Page-level text extractions:
[Start of section]

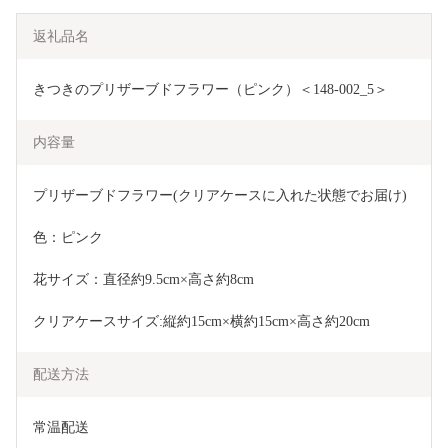
返礼品名
きつきのプリザーブドフラワー（ピンク）＜148-002_5＞
内容量
プリザーブドフラワー(クリアケースに入れた状態でお届け)
色：ピンク
花サイズ：直径約9.5cm×高さ約8cm
クリアケースサイズ:縦約15cm×横約15cm×高さ約20cm
配送方法
常温配送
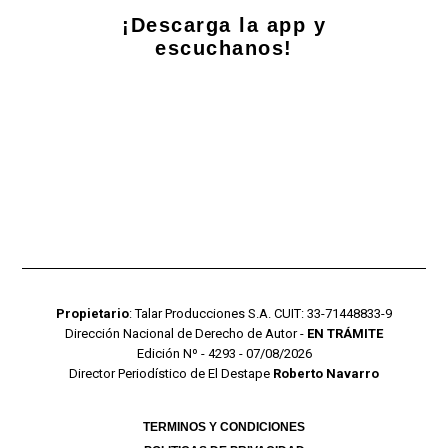
¡Descarga la app y
escuchanos!
Propietario
: Talar Producciones S.A. CUIT: 33-71448833-9
Dirección Nacional de Derecho de Autor -
EN TRÁMITE
Edición Nº - 4293 - 07/08/2026
Director Periodístico de El Destape
Roberto Navarro
TERMINOS Y CONDICIONES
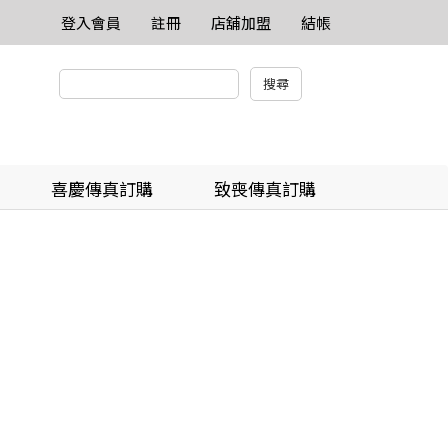
登入會員
註冊
店舖加盟
結帳
喜慶傳真訂購
致喪傳真訂購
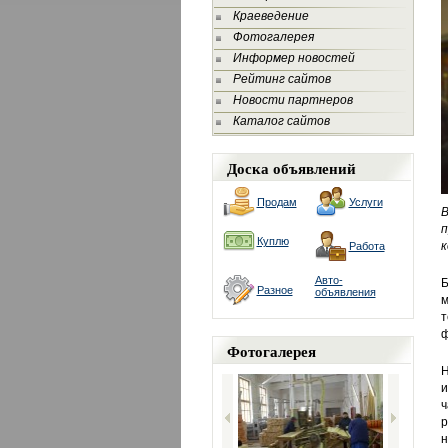
Краеведение
Фотогалерея
Информер новостей
Рейтинг сайтов
Новости партнеров
Каталог сайтов
Доска объявлений
Продам
Услуги
В
Куплю
к
Работа
Авто-
Б
Разное
объявления
м
т
ф
Фотогалерея
Н
и
ч
н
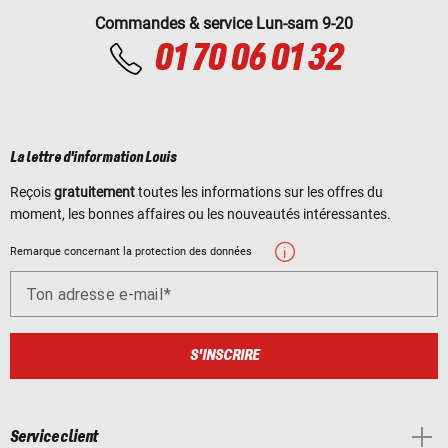
Commandes & service Lun-sam 9-20
01 70 06 01 32
La lettre d'information Louis
Reçois
gratuitement
toutes les informations sur les offres du
moment, les bonnes affaires ou les nouveautés intéressantes.
Remarque concernant la protection des données
Ton adresse e-mail
S'INSCRIRE
Service client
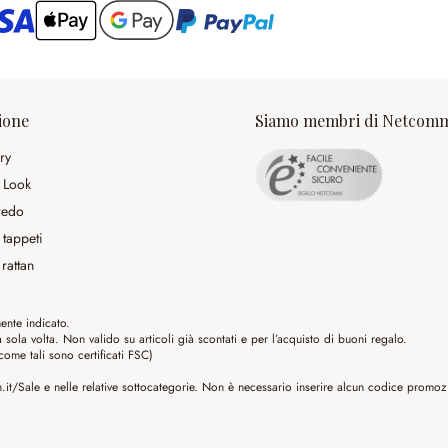
ario
ione
Siamo membri di Netcom
ry
 Look
rredo
 tappeti
rattan
ente indicato.
ola volta. Non valido su articoli già scontati e per l’acquisto di buoni regalo.
me tali sono certificati FSC)
it/Sale e nelle relative sottocategorie. Non è necessario inserire alcun codice promozio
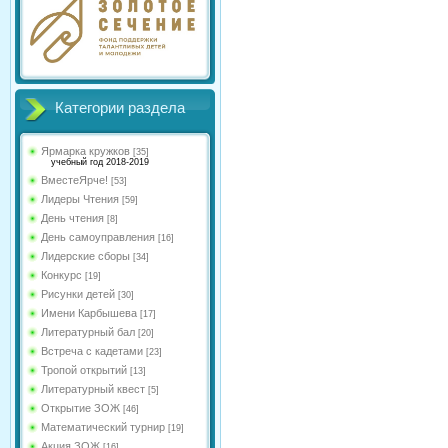
Категории раздела
Ярмарка кружков
[35]
учебный год 2018-2019
ВместеЯрче!
[53]
Лидеры Чтения
[59]
День чтения
[8]
День самоуправления
[16]
Лидерские сборы
[34]
Конкурс
[19]
Рисунки детей
[30]
Имени Карбышева
[17]
Литературный бал
[20]
Встреча с кадетами
[23]
Тропой открытий
[13]
Литературный квест
[5]
Открытие ЗОЖ
[46]
Математический турнир
[19]
Акция ЗОЖ
[16]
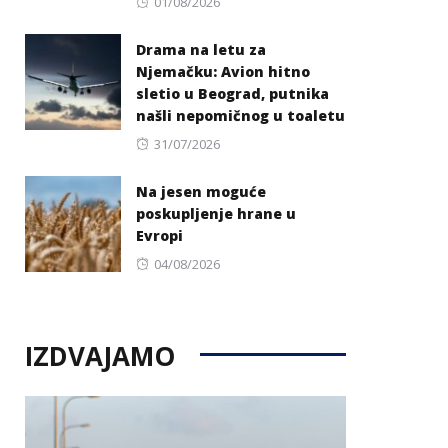
Posted
01/08/2026
on
Drama na letu za
Njemačku: Avion hitno
sletio u Beograd, putnika
našli nepomičnog u toaletu
Posted
31/07/2026
on
Na jesen moguće
poskupljenje hrane u
Evropi
Posted
04/08/2026
on
IZDVAJAMO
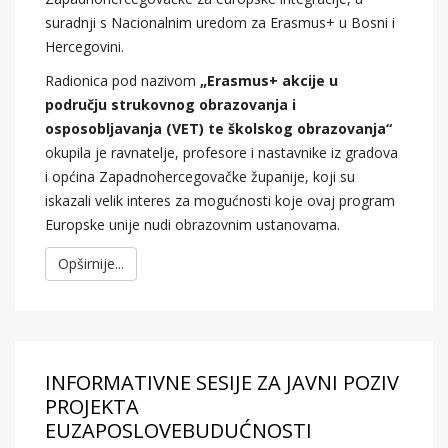
suradnji s Nacionalnim uredom za Erasmus+ u Bosni i
Hercegovini.
Radionica pod nazivom
„Erasmus+ akcije u
području strukovnog obrazovanja i
osposobljavanja (VET) te školskog obrazovanja“
okupila je ravnatelje, profesore i nastavnike iz gradova
i općina Zapadnohercegovačke županije, koji su
iskazali velik interes za mogućnosti koje ovaj program
Europske unije nudi obrazovnim ustanovama.
Opširnije...
INFORMATIVNE SESIJE ZA JAVNI POZIV
PROJEKTA
EUZAPOSLOVEBUDUĆNOSTI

[End of section]

For this exercise, return the data above exactly and leave every picture out.

→ Answer box:
返礼品名
きつきのプリザーブドフラワー（ピンク）＜148-002_5＞
内容量
プリザーブドフラワー(クリアケースに入れた状態でお届け)
色：ピンク
花サイズ：直径約9.5cm×高さ約8cm
クリアケースサイズ:縦約15cm×横約15cm×高さ約20cm
配送方法
常温配送
¡Descarga la app y
escuchanos!
Propietario
: Talar Producciones S.A. CUIT: 33-71448833-9
Dirección Nacional de Derecho de Autor -
EN TRÁMITE
Edición Nº - 4293 - 07/08/2026
Director Periodístico de El Destape
Roberto Navarro
TERMINOS Y CONDICIONES
登入會員
註冊
店舖加盟
結帳
喜慶傳真訂購
致喪傳真訂購
Краеведение
Фотогалерея
Информер новостей
Рейтинг сайтов
Новости партнеров
Каталог сайтов
Доска объявлений
Продам
Услуги
В
Куплю
к
Работа
Авто-
Б
Разное
объявления
м
т
ф
Фотогалерея
Н
и
ч
н
Commandes & service Lun-sam 9-20
01 70 06 01 32
La lettre d'information Louis
Reçois
gratuitement
toutes les informations sur les offres du
moment, les bonnes affaires ou les nouveautés intéressantes.
Remarque concernant la protection des données
Ton adresse e-mail
S'INSCRIRE
Service client
ario
ione
Siamo membri di Netcom
ry
 Look
rredo
 tappeti
rattan
ente indicato.
ola volta. Non valido su articoli già scontati e per l’acquisto di buoni regalo.
me tali sono certificati FSC)
it/Sale e nelle relative sottocategorie. Non è necessario inserire alcun codice promozio
Категории раздела
Ярмарка кружков
[35]
учебный год 2018-2019
ВместеЯрче!
[53]
Лидеры Чтения
[59]
День чтения
[8]
День самоуправления
[16]
Лидерские сборы
[34]
Конкурс
[19]
Рисунки детей
[30]
Имени Карбышева
[17]
Литературный бал
[20]
Встреча с кадетами
[23]
Тропой открытий
[13]
Литературный квест
[5]
Открытие ЗОЖ
[46]
Математический турнир
[19]
Акция ЗОЖ
[16]
Posted
01/08/2026
on
Drama na letu za
Njemačku: Avion hitno
sletio u Beograd, putnika
našli nepomičnog u toaletu
Posted
31/07/2026
on
Na jesen moguće
poskupljenje hrane u
Evropi
Posted
04/08/2026
on
IZDVAJAMO
suradnji s Nacionalnim uredom za Erasmus+ u Bosni i
Hercegovini.
Radionica pod nazivom
„Erasmus+ akcije u
području strukovnog obrazovanja i
osposobljavanja (VET) te školskog obrazovanja“
okupila je ravnatelje, profesore i nastavnike iz gradova
i općina Zapadnohercegovačke županije, koji su
iskazali velik interes za mogućnosti koje ovaj program
Europske unije nudi obrazovnim ustanovama.
Opširnije...
INFORMATIVNE SESIJE ZA JAVNI POZIV
PROJEKTA
EUZAPOSLOVEBUDUĆNOSTI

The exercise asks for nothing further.